Five Winters(92)
How many times had I seen Mark in full-on make-as-much-mess-as-you-can cooking mode? Many, many times. Only not so much lately. Not at all lately, in fact, because I had never once been invited over to eat in all the time he’d been with Grace. But even though I hadn’t been over to their flat for dinner, I was pretty sure Grace would have put a cap on the number of saucepans Mark used and insisted on him doing the washing up as he went along, instead of leaving it all until the end.
Uh-oh—Grace. We were going to have to speak about Grace, weren’t we? No matter if it would take some of the shine off this gleaming, glittering day. She was the elephant in the room. And elephants were big creatures capable of trampling and crushing things out of existence just by moving from place to place.
I waited until we’d eaten Mark’s delicious stir-fry and he was smiling at me across the table in a way that made me think about the crumpled sheets on my bed.
“What happened between you and Grace? Why did it go wrong?”

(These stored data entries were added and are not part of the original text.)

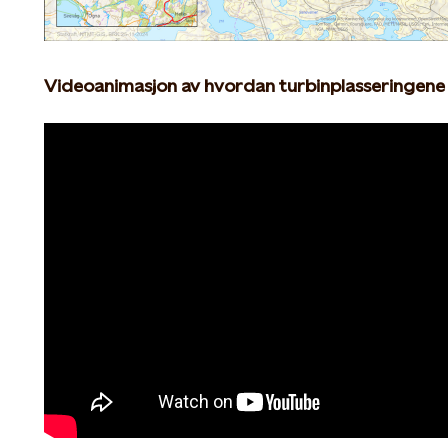
Videoanimasjon av hvordan turbinplasseringene 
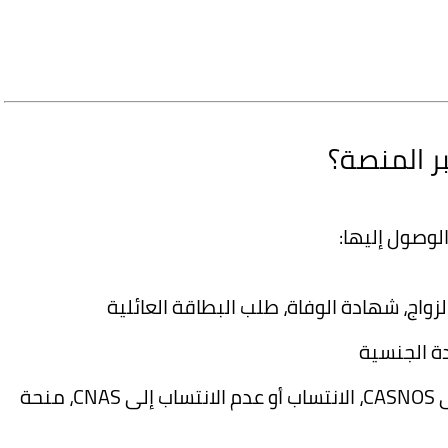
ر المنصة؟
وصول إليها:
لزواج، شهادة الوفاة، طلب البطاقة العائلية
ة الجنسية
: الانتساب إلى CASNOS، الانتساب أو عدم الانتساب إلى CNAS، منحة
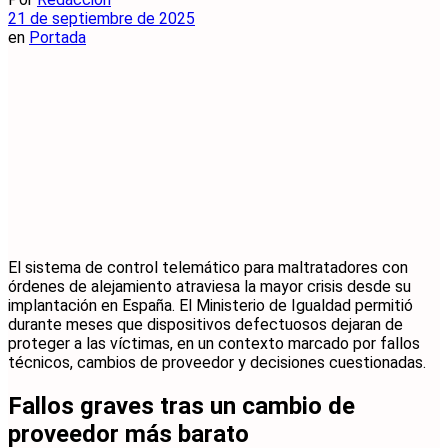
21 de septiembre de 2025
en
Portada
El sistema de control telemático para maltratadores con
órdenes de alejamiento atraviesa la mayor crisis desde su
implantación en España. El Ministerio de Igualdad permitió
durante meses que dispositivos defectuosos dejaran de
proteger a las víctimas, en un contexto marcado por fallos
técnicos, cambios de proveedor y decisiones cuestionadas.
Fallos graves tras un cambio de
proveedor más barato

“You mean apart from the fact that she was probably in love with Jaimie all along?”
“D’you think she was?”
“I do, yes. I think she spent our entire marriage trying to turn me into him.”
“Did she try to get you interested in becoming a naturist?”
He flashed me a grin. “No. But then, I have a sneaky suspicion Jaimie won’t be a naturist for very much longer. Grace may love him, but that doesn’t mean she’s going to do everything he wants. This is Grace, after all. She’s very controlling.”
A flicker of something crossed his face. Remembered hurt. Sadness. He reached for my hand across the table, turning it over so he could caress my wrist. Tingles of desire instantly shot right up my arm. I knew he didn’t want to talk about any of this. That he’d much prefer we go to the bedroom to create some highly effective oblivion. But he took a deep breath, sighed, and pressed on.
“Grace controlled me right from the start,” he said. “I thought I was the one making the moves, deciding it was high time I grew up and got married. But it was all her. She was beautiful. Successful. She wanted me. To be married to me. But then we were together, and nothing I did measured up. I didn’t measure up. I’d spend my whole damn time trying to change.” He ran a hand through his hair, remembering. “If we’d had a child together, I bet I still wouldn’t have been good enough for her. She’d have criticised every little thing I did. Don’t hold him like that. He doesn’t need that. That’s not the right way to change a nappy. I’d have spent my whole time trying to be the type of father she wanted me to be.” He shuddered. Then he said, “God, I can’t tell you how happy I am that I’m not a father.”
I can’t tell you how happy I am that I’m not a father.
The words reverberated around my head. On and on, like the gong bath Rosie had dragged me to once. I’d hated it with a passion, emerging afterwards feeling as if my brain had been chewed up by a tiger rather than soothed and unblocked, the way it was supposed to have been.
“What?” Mark asked, instantly sensing something was wrong.
I don’t suppose it was very difficult to sense it. My heart and my mind and my body had all done a sort of emergency stop, turning me rigid, inside and out.
I withdrew my wrist from his grasp, putting my hand on my lap, out of his reach. I looked down at the table, away from his anxious, probing gaze.
If Mark had constantly tried to change himself to be what Grace had wanted him to be, then I had spent an inordinately large amount of my life waiting for him to notice me. And now he was doing just that—noticing me and apparently loving all that he saw. Only he couldn’t see all of me, could he? Because there were still things about me he didn’t know. Huge things. Things I wasn’t prepared to change.
I couldn’t become the person he’d been with Grace, constantly doing my best to adapt, leaving myself and all that I was behind in the process. I couldn’t let anyone—even Mark—stop me from pursuing my dreams.
“You’re crying,” he said. “Please don’t cry. What did I say? What’s wrong? Tell me. Please, Beth. What is it?”
“It’s your timing,” I said viciously. “It completely sucks.”
He frowned. “My timing?”
“Yes, your bloody timing! Why couldn’t you have waited until next year to tell me all this?”
He shook his head. “I don’t know. Maybe because I’ve already waited thirty years to tell you, and that feels plenty long enough?” He reached across the table to take my chin between his fingers, lifting my head up to look at him. “Maybe because I felt like I was going to explode? Because I was so scared another Tom or Jake or Jaimie might pop out of the woodwork? Pick your reason. Look, what’s this all about, Beth? Please tell me.”
I pulled my face away from his hand, swiping the tears away from my cheeks. “You should have waited until next February to say something.”
He frowned. “Why February?”
I met his eyes. “Because by February, I’ll be pregnant. Hopefully. If all goes to plan. And when I presented you with a fait accompli, you’d have thought, Well, that’s not ideal, but I love Beth, so I’ll love her child too.”
Mark was still frowning. “Why might you be pregnant by February?”